Former banker Richard Meddings has been appointed as the new chair of NHS England, and has pledged to donate his salary to charity.
The former TSB Bank boss was chosen for the role following a competitive process, and he intends to donate the annual £63,000 wage to charity, the Department for Health and Social Care (DHSC) has said.
The role involves working two to three days a week to lead the NHS recovery from the pandemic and expand its workforce.
Mr Meddings, who also previously served on the HM Treasury Board, said: “It is a great honour to have been appointed as chair of NHS England.
“It is clear that there are a number of significant and long running challenges to address, many of which have been made sharper by the consequences of the Covid pandemic.
“But as I commence the role I am humbled by and pay a huge tribute to the people of the NHS for their heroic work and their continuing commitment.”
Mr Meddings, who is also a non-executive director at Credit Suisse, will replace the current chair Lord David Prior in March 2022.
Health Secretary Sajid Javid thanked the outgoing chair and said Mr Meddings would bring “a wealth of experience” to the four-year role.
“I am delighted to confirm Richard Meddings CBE’s appointment as the new Chair of NHS England, I want to thank Lord Prior for his invaluable contribution over the last few years,” he said.
“Richard brings to the role a wealth of experience in both the public and private sectors, including years of management in the financial services industry.
“I look forward to working with him as we support the NHS to recover from Covid-19, tackle the backlog, and back our incredible healthcare staff.”
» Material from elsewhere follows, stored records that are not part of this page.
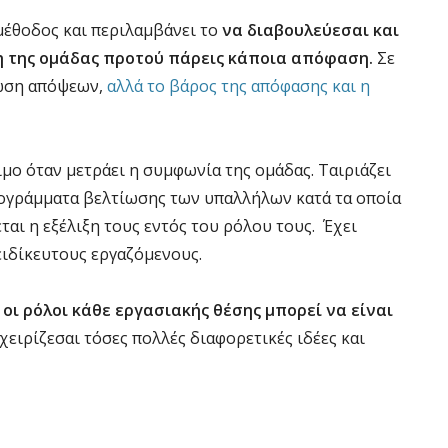
μέθοδος και περιλαμβάνει το
να διαβουλεύεσαι και
η της ομάδας προτού πάρεις κάποια απόφαση.
Σε
πωση απόψεων,
αλλά το βάρος της απόφασης και η
μο όταν μετράει η συμφωνία της ομάδας. Ταιριάζει
ρογράμματα βελτίωσης των υπαλλήλων κατά τα οποία
ται η εξέλιξη τους εντός του ρόλου τους. Έχει
ειδίκευτους εργαζόμενους.
ς
οι ρόλοι κάθε εργασιακής θέσης μπορεί να είναι
αχειρίζεσαι τόσες πολλές διαφορετικές ιδέες και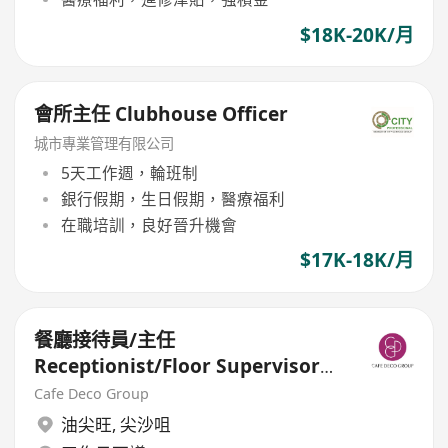
$18K-20K/月
會所主任 Clubhouse Officer
城市專業管理有限公司
5天工作週，輪班制
銀行假期，生日假期，醫療福利
在職培訓，良好晉升機會
$17K-18K/月
餐廳接待員/主任
Receptionist/Floor Supervisor
(9月招聘日 September
Cafe Deco Group
Recruitment Day)
油尖旺
,
尖沙咀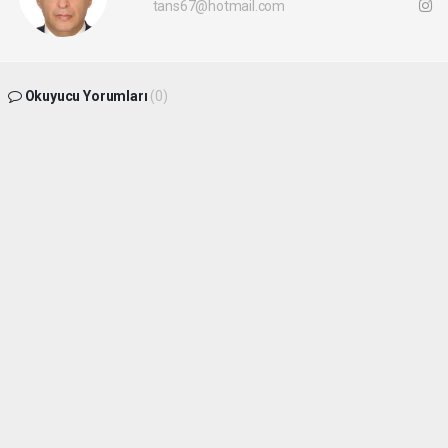
tans67@hotmail.com
Okuyucu Yorumları
(0)
Gönder
Yorum yazarak Topluluk Kuralları’nı kabul etmiş bulunuyor ve
batikaradenizhaber.com sitesine yaptığınız yorumunuzla ilgili doğrudan veya dolaylı
tüm sorumluluğu tek başınıza üstleniyorsunuz. Yazılan tüm yorumlardan site
yönetimi hiçbir şekilde sorumlu tutulamaz.
haber paketi
haber scripti
haber yazılımı
Tüm hakları saklı tutulmaktadır.Copyright 2026©
Haber Yazılımı:
Web Aksiyon ®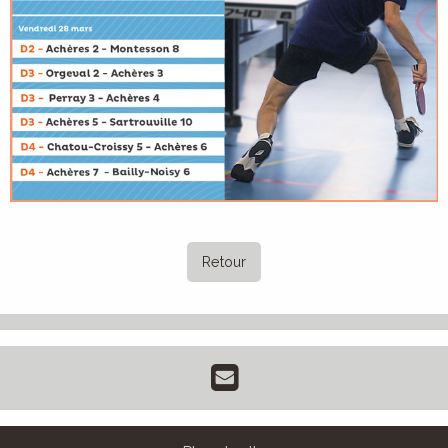
Retour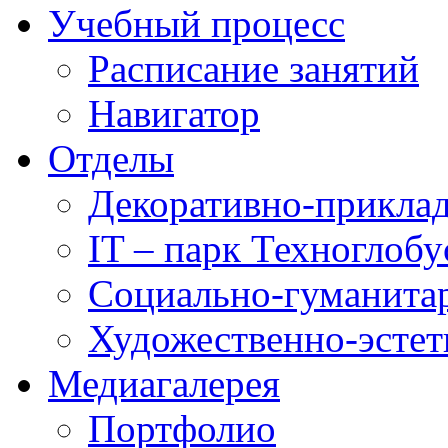
Учебный процесс
Расписание занятий
Навигатор
Отделы
Декоративно-приклад
IT – парк Техноглобу
Социально-гуманита
Художественно-эстет
Медиагалерея
Портфолио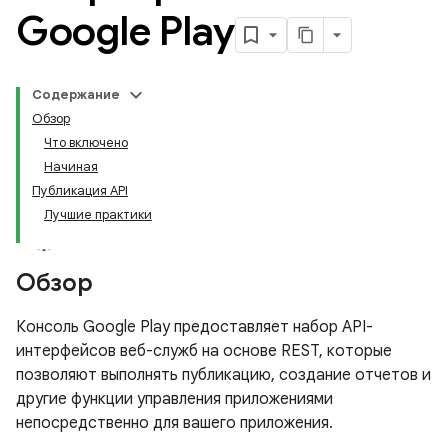
Google Play
Содержание
Обзор
Что включено
Начиная
Публикация API
Лучшие практики
Обзор
Консоль Google Play предоставляет набор API-
интерфейсов веб-служб на основе REST, которые
позволяют выполнять публикацию, создание отчетов и
другие функции управления приложениями
непосредственно для вашего приложения.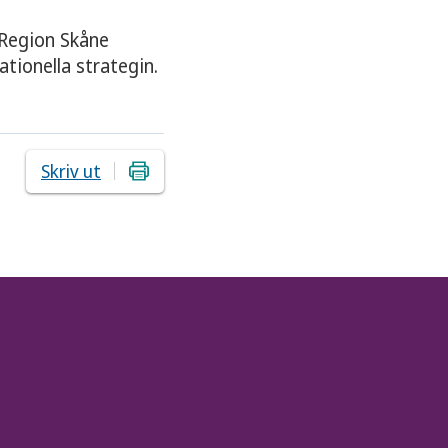
 Region Skåne
tionella strategin.
Skriv ut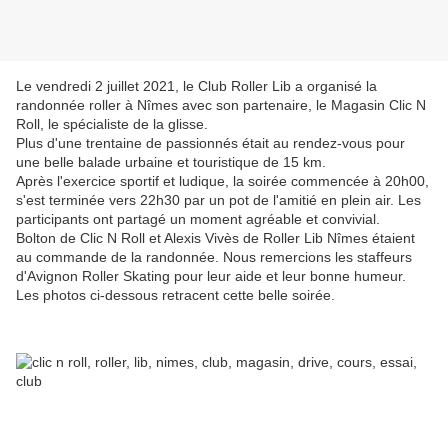
Le vendredi 2 juillet 2021, le Club Roller Lib a organisé la
randonnée roller à Nîmes avec son partenaire, le Magasin Clic N
Roll, le spécialiste de la glisse.
Plus d'une trentaine de passionnés était au rendez-vous pour
une belle balade urbaine et touristique de 15 km.
Après l'exercice sportif et ludique, la soirée commencée à 20h00,
s'est terminée vers 22h30 par un pot de l'amitié en plein air. Les
participants ont partagé un moment agréable et convivial.
Bolton de Clic N Roll et Alexis Vivès de Roller Lib Nîmes étaient
au commande de la randonnée. Nous remercions les staffeurs
d'Avignon Roller Skating pour leur aide et leur bonne humeur.
Les photos ci-dessous retracent cette belle soirée.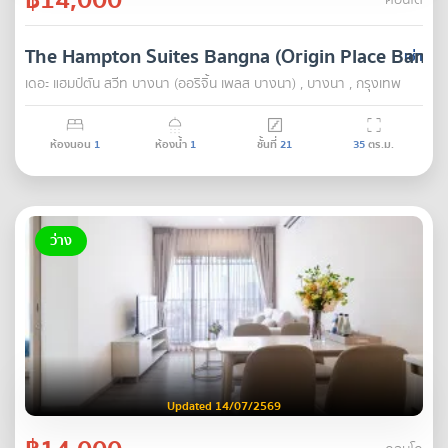
คอนโด
The Hampton Suites Bangna (Origin Place Bangn
เช่า
เดอะ แฮมป์ตัน สวีท บางนา (ออริจิ้น เพลส บางนา) , บางนา , กรุงเทพ
ห้องนอน
1
ห้องน้ำ
1
ชั้นที่
21
35
ตร.ม.
ว่าง
Updated 14/07/2569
Mr Javid made the final decision to appoint Mr Meddings following a “fair and open competition” and a hearing with the Health and Social Care Committee on January 18 this year, the DHSC said.
During the scrutiny hearing, Mr Meddings stressed he was a user of the health service and had private health insurance as part of the perks from his previous banking roles.
He said he used private care in 2021 after being diagnosed with a DVT – a blood clot in a vein.
Mr Meddings also described the care the NHS provided to his late mother and younger sister who died after a long illness, adding that he was “passionate in believing in what it stands for and does”.
His twin has just retired as an NHS surgeon and his daughter is a fourth year medical student.
As chairman of TSB, Mr Meddings oversaw what he described as “its most challenging year” in 2018 when it accrued losses of £104.5 million.
The migration of its IT system cost the bank £330.2 million, with higher charges related to customer compensation, additional resources and fraud.
Around 80,000 customers switched their bank account away from TSB the same year.